Philharmonie director Stephan Gehmacher, pictured, says classical music will always be at the core of his venue's programme
Photo: Mike Zenari
The Philharmonie has become a classical music venue of international renown. But its director Stephan Gehmacher is convinced it can be even more influential on the cultural scene.
Duncan Roberts You said in a recent interview that you have a great love of music. But where did that stem from?
Stephan Gehmacher In my case, education played an important role. Simply the family I grew up in. Music was always a topic throughout my childhood. I seemed to like the idea of talking about music, listening to and playing music myself. There was no way to escape. But I never thought about becoming a professional musician. However, during my law studies, I worked at the Salzburg festival in various departments. After I finished, the artistic director at the time was looking for a PA. I applied, thinking I could stop my law career for a year, but I didn’t get it. However, two weeks later, an even more interesting job as concert manager opened, and I interviewed for that. And that was it; I stayed there and never felt like I should return to law. One job came after another, so there was never a need to reconsider the decision.
How important is high culture in attracting businesses and talent to Luxembourg?
It’s obvious that a city or region that wants to attract people to work and live needs a culture offer. Because Luxembourg is such an international place, they created institutions that have an international programme. Like the Grand Théâtre chose not to be a local repertoire theatre, but it brings the best of the world to Luxembourg and makes local audiences, and sometimes artists, interact with them. And that attracts people like me and many collaborators to the Philharmonie. Also, if you talk with international musicians and artists, they name Luxembourg along with all the worldwide capitals of music. It has become one of the places where the world’s most interesting musicians want to play. It is fascinating to see how that has developed.
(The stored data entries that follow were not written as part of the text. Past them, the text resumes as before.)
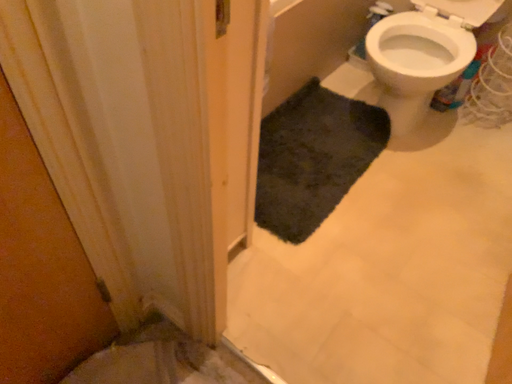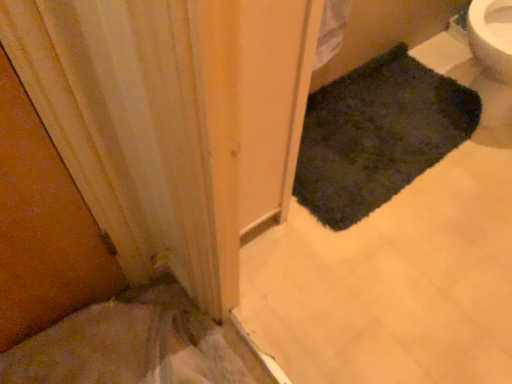 Question: Which way did the camera rotate in the video?

Choices:
 (A) rotated right
 (B) rotated left

Answer: (B) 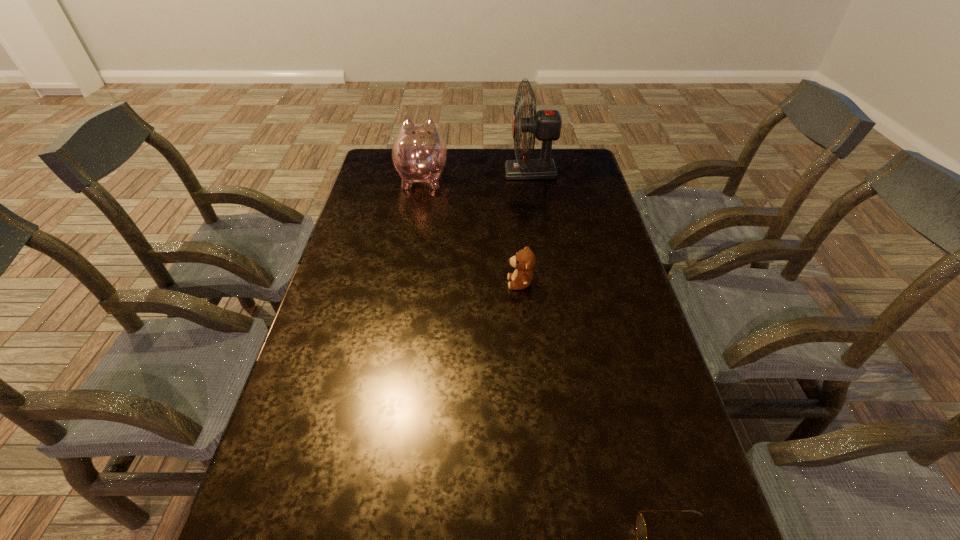 Locate an element on the screen. free space located 0.240m on the face of the teddy bear is located at coordinates (423, 283).

What are the coordinates of `free space located 0.150m on the face of the teddy bear` in the screenshot? It's located at (455, 283).

This screenshot has width=960, height=540. Find the location of `fan present at the far edge`. fan present at the far edge is located at coordinates (545, 125).

Locate an element on the screen. piggy bank that is positioned at the far edge is located at coordinates (419, 154).

In order to click on object that is at the left edge in this screenshot , I will do click(419, 154).

Where is `object that is at the right edge`? The image size is (960, 540). object that is at the right edge is located at coordinates (545, 125).

The width and height of the screenshot is (960, 540). In order to click on object at the far left corner in this screenshot , I will do `click(419, 154)`.

The image size is (960, 540). Find the location of `object situated at the far right corner`. object situated at the far right corner is located at coordinates (545, 125).

Image resolution: width=960 pixels, height=540 pixels. Identify the location of vacant point at the left edge. (347, 370).

The width and height of the screenshot is (960, 540). In the image, there is a desktop. Find the location of `free space at the right edge`. free space at the right edge is located at coordinates (580, 265). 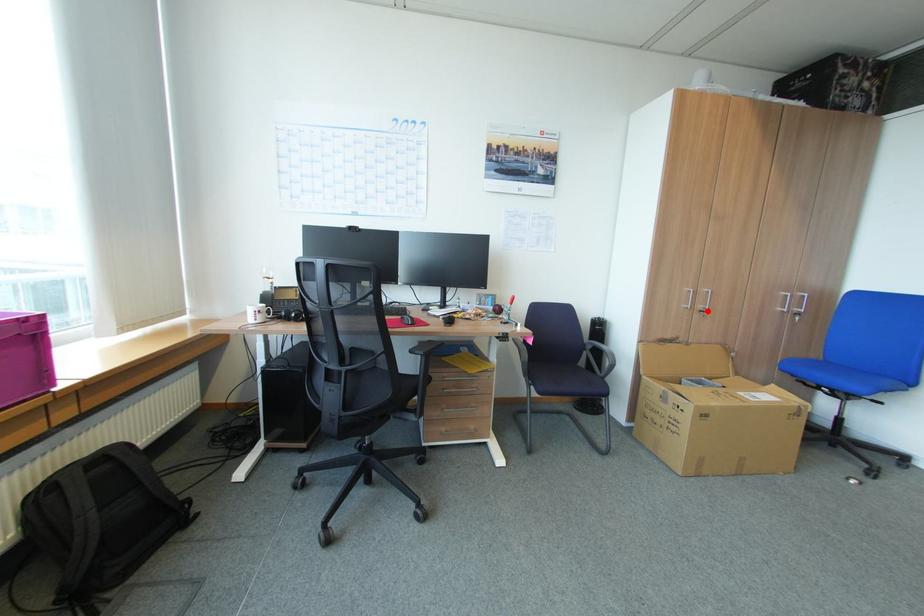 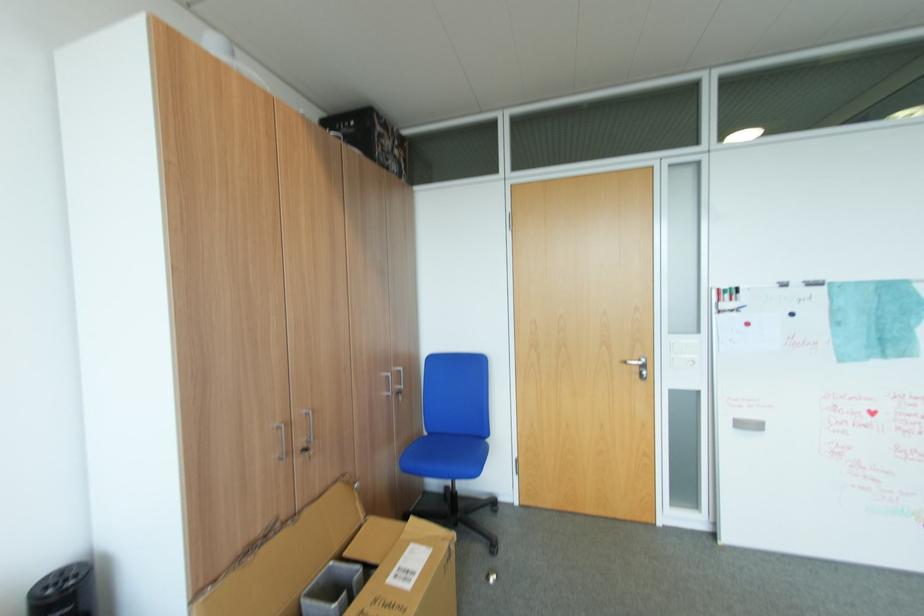 Find the pixel in the second image that matches the highlighted location in the first image.

(310, 451) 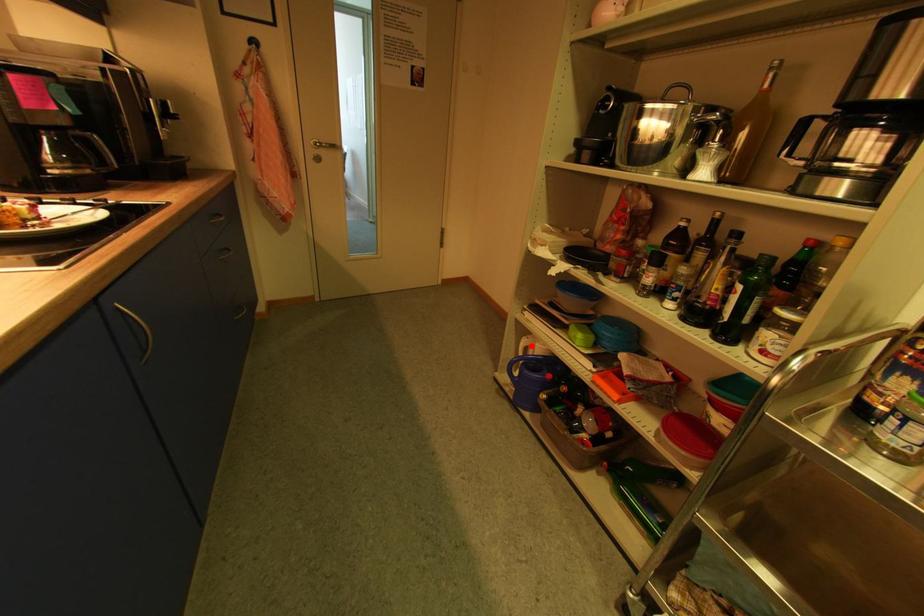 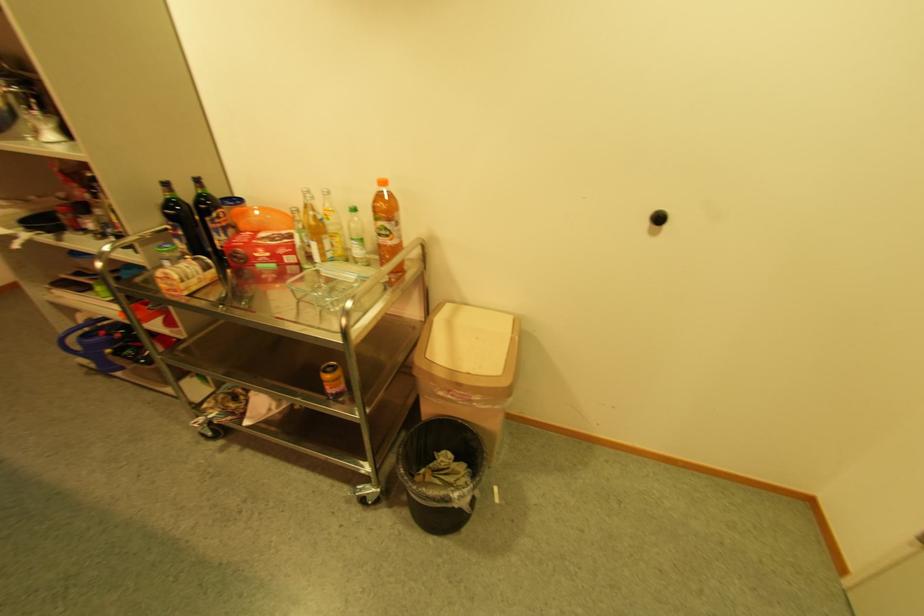 Question: I am providing you with two images of the same scene from different viewpoints. Given a red point in image1, look at the same physical point in image2. Is it:

Choices:
 (A) Closer to the viewpoint
 (B) Farther from the viewpoint

Answer: (B) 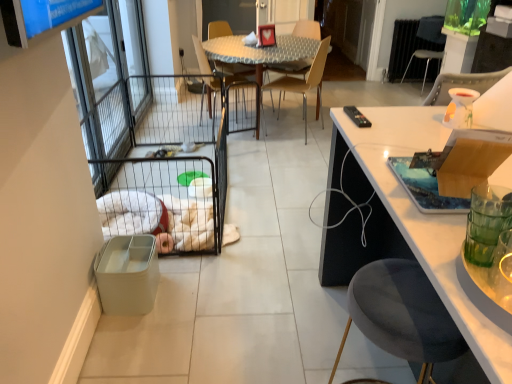 Find the location of a particular element. The width and height of the screenshot is (512, 384). free spot to the right of matte plastic trash bin at lower left is located at coordinates (182, 292). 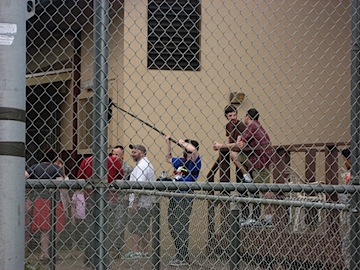 Find the location of a particular element. This screenshot has height=270, width=360. black vent is located at coordinates (183, 33). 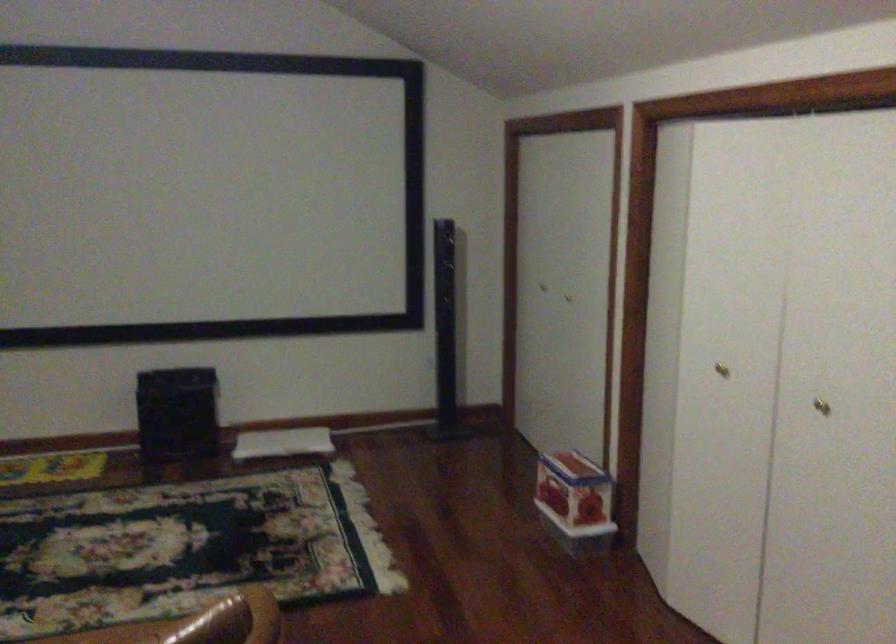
We were lucky that the architect [Christian de Portzamparc] and the people who shaped the project in the beginning took some good decisions. We have a concert hall that is the perfect size, has perfect acoustics, wonderful architecture. It is a place people want to be, on stage as well as a member of the audience. The challenge, nevertheless, remains to bring that together for a limited audience.
How important is touring for the OPL’s international reputation and for the development of its musicians?
The orchestra has quite a rich history. With the opening of the Philharmonie in 2005, they were challenged with being put in the international context. As a consequence, in 2012, the OPL and the Philharmonie merged with the challenge of how to create more local identity with the orchestra. How do you get someone moving from London or Paris to identify with the local orchestra, especially when international orchestras come here to perform? On the other hand, we also wanted to develop the orchestra internationally. I think we have reached a new level.
Last year, the Philharmonie hosted around 450 concerts. How do you cope with the sheer logistics of that?
The output is, of course, teamwork, and everyone has to play their role. Starting from the production to the marketing and front of house and ticketing, it’s a well-oiled machine. The real challenge is when we step out of our comfort zone for things like the Rainy Days festival, where we host concerts in people’s houses, for example. Then you see how well the machine functions, but also how sensitive it is when you do something really different.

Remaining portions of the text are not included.